PROMPT: Copy every record exactly, and keep the pictures out.

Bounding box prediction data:
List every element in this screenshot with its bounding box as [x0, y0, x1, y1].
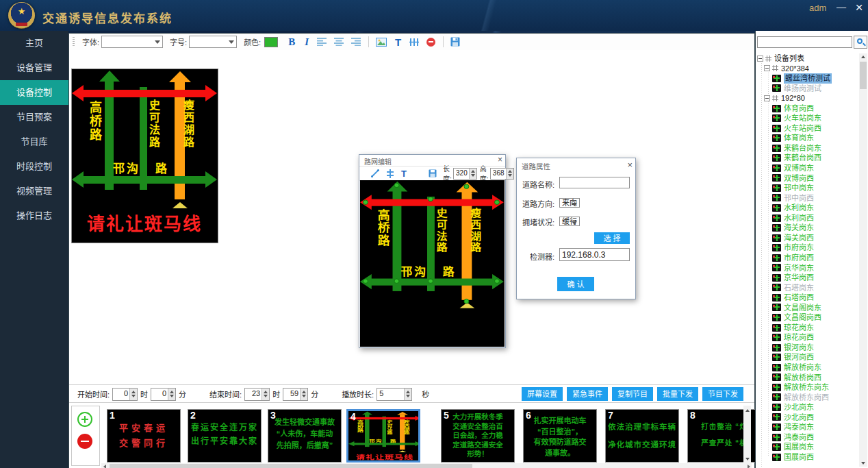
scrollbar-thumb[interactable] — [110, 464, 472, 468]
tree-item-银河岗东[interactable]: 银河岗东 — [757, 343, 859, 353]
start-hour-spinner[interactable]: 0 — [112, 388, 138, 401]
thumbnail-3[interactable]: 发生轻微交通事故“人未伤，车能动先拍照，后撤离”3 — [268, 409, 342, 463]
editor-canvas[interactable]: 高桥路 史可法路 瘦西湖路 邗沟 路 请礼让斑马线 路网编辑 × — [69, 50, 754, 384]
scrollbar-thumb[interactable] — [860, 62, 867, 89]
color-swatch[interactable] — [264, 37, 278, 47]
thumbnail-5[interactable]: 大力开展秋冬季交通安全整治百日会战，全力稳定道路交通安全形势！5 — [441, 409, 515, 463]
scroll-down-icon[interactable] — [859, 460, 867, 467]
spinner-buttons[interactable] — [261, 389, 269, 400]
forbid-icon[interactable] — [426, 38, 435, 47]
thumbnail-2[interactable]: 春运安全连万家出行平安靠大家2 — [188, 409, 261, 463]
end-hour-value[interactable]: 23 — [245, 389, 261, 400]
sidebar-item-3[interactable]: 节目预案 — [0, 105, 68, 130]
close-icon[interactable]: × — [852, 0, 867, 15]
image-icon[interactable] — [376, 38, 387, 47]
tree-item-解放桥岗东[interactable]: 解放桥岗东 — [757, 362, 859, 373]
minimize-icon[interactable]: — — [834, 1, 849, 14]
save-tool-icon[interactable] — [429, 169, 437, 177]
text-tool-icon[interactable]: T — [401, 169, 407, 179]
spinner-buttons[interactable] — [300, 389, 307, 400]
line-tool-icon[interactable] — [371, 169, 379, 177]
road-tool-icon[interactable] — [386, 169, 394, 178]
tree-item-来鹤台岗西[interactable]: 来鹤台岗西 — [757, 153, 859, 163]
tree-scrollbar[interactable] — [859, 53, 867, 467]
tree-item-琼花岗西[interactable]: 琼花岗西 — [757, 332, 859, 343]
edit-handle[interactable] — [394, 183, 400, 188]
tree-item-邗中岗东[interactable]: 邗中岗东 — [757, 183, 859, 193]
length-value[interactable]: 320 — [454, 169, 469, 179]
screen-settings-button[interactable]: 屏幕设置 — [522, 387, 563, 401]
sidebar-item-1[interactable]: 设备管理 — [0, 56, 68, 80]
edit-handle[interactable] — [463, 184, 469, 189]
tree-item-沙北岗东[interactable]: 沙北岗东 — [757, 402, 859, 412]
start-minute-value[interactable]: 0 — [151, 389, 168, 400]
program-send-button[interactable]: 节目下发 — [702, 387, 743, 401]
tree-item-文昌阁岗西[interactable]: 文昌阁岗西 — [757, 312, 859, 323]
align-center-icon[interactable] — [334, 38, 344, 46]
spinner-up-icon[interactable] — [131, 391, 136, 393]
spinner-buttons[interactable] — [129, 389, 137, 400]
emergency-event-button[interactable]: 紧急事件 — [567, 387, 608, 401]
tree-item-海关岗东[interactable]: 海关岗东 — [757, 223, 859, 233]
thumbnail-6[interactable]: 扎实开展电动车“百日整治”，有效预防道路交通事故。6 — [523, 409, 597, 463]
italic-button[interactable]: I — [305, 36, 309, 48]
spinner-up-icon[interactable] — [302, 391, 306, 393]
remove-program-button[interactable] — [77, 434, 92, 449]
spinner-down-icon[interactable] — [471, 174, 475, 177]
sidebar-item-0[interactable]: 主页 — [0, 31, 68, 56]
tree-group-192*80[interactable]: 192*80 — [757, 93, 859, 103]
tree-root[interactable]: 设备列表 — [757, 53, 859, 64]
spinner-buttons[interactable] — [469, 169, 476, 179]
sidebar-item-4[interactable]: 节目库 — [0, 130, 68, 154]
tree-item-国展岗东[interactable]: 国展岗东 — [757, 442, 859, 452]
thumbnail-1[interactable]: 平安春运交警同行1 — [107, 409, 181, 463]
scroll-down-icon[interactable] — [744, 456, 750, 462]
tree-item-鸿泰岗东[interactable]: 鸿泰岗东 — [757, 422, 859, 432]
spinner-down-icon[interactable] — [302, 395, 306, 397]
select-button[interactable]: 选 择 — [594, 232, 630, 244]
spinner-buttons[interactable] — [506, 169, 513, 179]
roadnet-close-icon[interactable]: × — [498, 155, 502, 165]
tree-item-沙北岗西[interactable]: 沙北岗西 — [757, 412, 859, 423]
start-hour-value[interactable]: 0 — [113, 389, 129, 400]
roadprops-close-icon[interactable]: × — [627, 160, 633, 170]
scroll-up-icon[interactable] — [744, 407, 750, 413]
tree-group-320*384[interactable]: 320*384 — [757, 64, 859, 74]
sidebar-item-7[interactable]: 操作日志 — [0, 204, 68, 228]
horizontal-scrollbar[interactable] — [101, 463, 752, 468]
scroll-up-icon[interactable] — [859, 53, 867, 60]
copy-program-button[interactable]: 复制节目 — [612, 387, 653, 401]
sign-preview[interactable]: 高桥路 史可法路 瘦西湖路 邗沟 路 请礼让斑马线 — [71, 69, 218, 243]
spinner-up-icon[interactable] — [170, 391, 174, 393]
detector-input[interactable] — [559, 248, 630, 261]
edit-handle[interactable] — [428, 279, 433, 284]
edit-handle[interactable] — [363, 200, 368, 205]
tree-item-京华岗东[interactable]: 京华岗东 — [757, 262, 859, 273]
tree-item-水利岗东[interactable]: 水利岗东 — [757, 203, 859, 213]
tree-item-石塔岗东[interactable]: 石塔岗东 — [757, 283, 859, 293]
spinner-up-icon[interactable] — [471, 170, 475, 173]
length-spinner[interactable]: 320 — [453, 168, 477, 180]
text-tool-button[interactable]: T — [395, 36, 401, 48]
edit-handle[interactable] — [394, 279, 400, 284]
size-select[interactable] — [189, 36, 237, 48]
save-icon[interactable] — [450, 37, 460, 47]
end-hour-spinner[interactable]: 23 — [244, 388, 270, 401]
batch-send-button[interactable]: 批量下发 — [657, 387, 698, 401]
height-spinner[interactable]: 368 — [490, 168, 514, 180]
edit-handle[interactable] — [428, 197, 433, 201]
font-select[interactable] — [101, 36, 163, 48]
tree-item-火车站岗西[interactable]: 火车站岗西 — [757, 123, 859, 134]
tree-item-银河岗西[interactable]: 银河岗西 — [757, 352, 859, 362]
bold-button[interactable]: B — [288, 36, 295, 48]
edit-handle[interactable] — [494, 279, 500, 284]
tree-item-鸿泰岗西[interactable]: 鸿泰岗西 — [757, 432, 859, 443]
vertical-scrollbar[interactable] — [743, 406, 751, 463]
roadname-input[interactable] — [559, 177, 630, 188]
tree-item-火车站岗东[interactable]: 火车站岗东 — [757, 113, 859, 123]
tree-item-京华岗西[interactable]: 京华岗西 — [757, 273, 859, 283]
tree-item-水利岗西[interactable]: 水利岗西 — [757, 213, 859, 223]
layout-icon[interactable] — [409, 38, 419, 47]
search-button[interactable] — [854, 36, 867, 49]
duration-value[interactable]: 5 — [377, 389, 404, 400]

RESPONSE TO THIS TASK:
List every element in this screenshot with its bounding box as [x0, y0, x1, y1].
scrollbar-thumb[interactable] — [110, 464, 472, 468]
tree-item-银河岗东[interactable]: 银河岗东 — [757, 343, 859, 353]
start-hour-spinner[interactable]: 0 — [112, 388, 138, 401]
thumbnail-3[interactable]: 发生轻微交通事故“人未伤，车能动先拍照，后撤离”3 — [268, 409, 342, 463]
editor-canvas[interactable]: 高桥路 史可法路 瘦西湖路 邗沟 路 请礼让斑马线 路网编辑 × — [69, 50, 754, 384]
scrollbar-thumb[interactable] — [860, 62, 867, 89]
color-swatch[interactable] — [264, 37, 278, 47]
thumbnail-5[interactable]: 大力开展秋冬季交通安全整治百日会战，全力稳定道路交通安全形势！5 — [441, 409, 515, 463]
scroll-down-icon[interactable] — [859, 460, 867, 467]
spinner-buttons[interactable] — [261, 389, 269, 400]
forbid-icon[interactable] — [426, 38, 435, 47]
thumbnail-2[interactable]: 春运安全连万家出行平安靠大家2 — [188, 409, 261, 463]
end-hour-value[interactable]: 23 — [245, 389, 261, 400]
sidebar-item-3[interactable]: 节目预案 — [0, 105, 68, 130]
close-icon[interactable]: × — [852, 0, 867, 15]
image-icon[interactable] — [376, 38, 387, 47]
tree-item-解放桥岗东[interactable]: 解放桥岗东 — [757, 362, 859, 373]
minimize-icon[interactable]: — — [834, 1, 849, 14]
save-tool-icon[interactable] — [429, 169, 437, 177]
text-tool-icon[interactable]: T — [401, 169, 407, 179]
spinner-buttons[interactable] — [300, 389, 307, 400]
line-tool-icon[interactable] — [371, 169, 379, 177]
road-tool-icon[interactable] — [386, 169, 394, 178]
tree-item-来鹤台岗西[interactable]: 来鹤台岗西 — [757, 153, 859, 163]
tree-scrollbar[interactable] — [859, 53, 867, 467]
tree-item-琼花岗西[interactable]: 琼花岗西 — [757, 332, 859, 343]
edit-handle[interactable] — [394, 183, 400, 188]
tree-item-邗中岗东[interactable]: 邗中岗东 — [757, 183, 859, 193]
length-value[interactable]: 320 — [454, 169, 469, 179]
screen-settings-button[interactable]: 屏幕设置 — [522, 387, 563, 401]
sidebar-item-1[interactable]: 设备管理 — [0, 56, 68, 80]
edit-handle[interactable] — [463, 184, 469, 189]
tree-item-沙北岗东[interactable]: 沙北岗东 — [757, 402, 859, 412]
start-minute-value[interactable]: 0 — [151, 389, 168, 400]
program-send-button[interactable]: 节目下发 — [702, 387, 743, 401]
tree-item-文昌阁岗西[interactable]: 文昌阁岗西 — [757, 312, 859, 323]
align-center-icon[interactable] — [334, 38, 344, 46]
spinner-up-icon[interactable] — [131, 391, 136, 393]
spinner-buttons[interactable] — [129, 389, 137, 400]
emergency-event-button[interactable]: 紧急事件 — [567, 387, 608, 401]
tree-item-海关岗东[interactable]: 海关岗东 — [757, 223, 859, 233]
thumbnail-6[interactable]: 扎实开展电动车“百日整治”，有效预防道路交通事故。6 — [523, 409, 597, 463]
italic-button[interactable]: I — [305, 36, 309, 48]
spinner-up-icon[interactable] — [302, 391, 306, 393]
remove-program-button[interactable] — [77, 434, 92, 449]
spinner-down-icon[interactable] — [471, 174, 475, 177]
sidebar-item-0[interactable]: 主页 — [0, 31, 68, 56]
tree-group-192*80[interactable]: 192*80 — [757, 93, 859, 103]
tree-root[interactable]: 设备列表 — [757, 53, 859, 64]
spinner-buttons[interactable] — [469, 169, 476, 179]
sidebar-item-4[interactable]: 节目库 — [0, 130, 68, 154]
tree-item-国展岗东[interactable]: 国展岗东 — [757, 442, 859, 452]
thumbnail-1[interactable]: 平安春运交警同行1 — [107, 409, 181, 463]
scroll-down-icon[interactable] — [744, 456, 750, 462]
tree-item-鸿泰岗东[interactable]: 鸿泰岗东 — [757, 422, 859, 432]
spinner-down-icon[interactable] — [302, 395, 306, 397]
select-button[interactable]: 选 择 — [594, 232, 630, 244]
spinner-buttons[interactable] — [506, 169, 513, 179]
roadnet-close-icon[interactable]: × — [498, 155, 502, 165]
tree-item-沙北岗西[interactable]: 沙北岗西 — [757, 412, 859, 423]
start-hour-value[interactable]: 0 — [113, 389, 129, 400]
roadprops-close-icon[interactable]: × — [627, 160, 633, 170]
scroll-up-icon[interactable] — [744, 407, 750, 413]
tree-group-320*384[interactable]: 320*384 — [757, 64, 859, 74]
sidebar-item-7[interactable]: 操作日志 — [0, 204, 68, 228]
horizontal-scrollbar[interactable] — [101, 463, 752, 468]
scroll-up-icon[interactable] — [859, 53, 867, 60]
copy-program-button[interactable]: 复制节目 — [612, 387, 653, 401]
sign-preview[interactable]: 高桥路 史可法路 瘦西湖路 邗沟 路 请礼让斑马线 — [71, 69, 218, 243]
spinner-up-icon[interactable] — [170, 391, 174, 393]
detector-input[interactable] — [559, 248, 630, 261]
edit-handle[interactable] — [428, 279, 433, 284]
edit-handle[interactable] — [363, 200, 368, 205]
tree-item-京华岗东[interactable]: 京华岗东 — [757, 262, 859, 273]
tree-item-水利岗东[interactable]: 水利岗东 — [757, 203, 859, 213]
tree-item-石塔岗东[interactable]: 石塔岗东 — [757, 283, 859, 293]
spinner-up-icon[interactable] — [471, 170, 475, 173]
length-spinner[interactable]: 320 — [453, 168, 477, 180]
text-tool-button[interactable]: T — [395, 36, 401, 48]
edit-handle[interactable] — [394, 279, 400, 284]
size-select[interactable] — [189, 36, 237, 48]
save-icon[interactable] — [450, 37, 460, 47]
end-hour-spinner[interactable]: 23 — [244, 388, 270, 401]
batch-send-button[interactable]: 批量下发 — [657, 387, 698, 401]
height-spinner[interactable]: 368 — [490, 168, 514, 180]
edit-handle[interactable] — [428, 197, 433, 201]
font-select[interactable] — [101, 36, 163, 48]
tree-item-火车站岗西[interactable]: 火车站岗西 — [757, 123, 859, 134]
tree-item-银河岗西[interactable]: 银河岗西 — [757, 352, 859, 362]
bold-button[interactable]: B — [288, 36, 295, 48]
edit-handle[interactable] — [494, 279, 500, 284]
tree-item-鸿泰岗西[interactable]: 鸿泰岗西 — [757, 432, 859, 443]
vertical-scrollbar[interactable] — [743, 406, 751, 463]
roadname-input[interactable] — [559, 177, 630, 188]
tree-item-火车站岗东[interactable]: 火车站岗东 — [757, 113, 859, 123]
tree-item-京华岗西[interactable]: 京华岗西 — [757, 273, 859, 283]
tree-item-水利岗西[interactable]: 水利岗西 — [757, 213, 859, 223]
layout-icon[interactable] — [409, 38, 419, 47]
search-button[interactable] — [854, 36, 867, 49]
duration-value[interactable]: 5 — [377, 389, 404, 400]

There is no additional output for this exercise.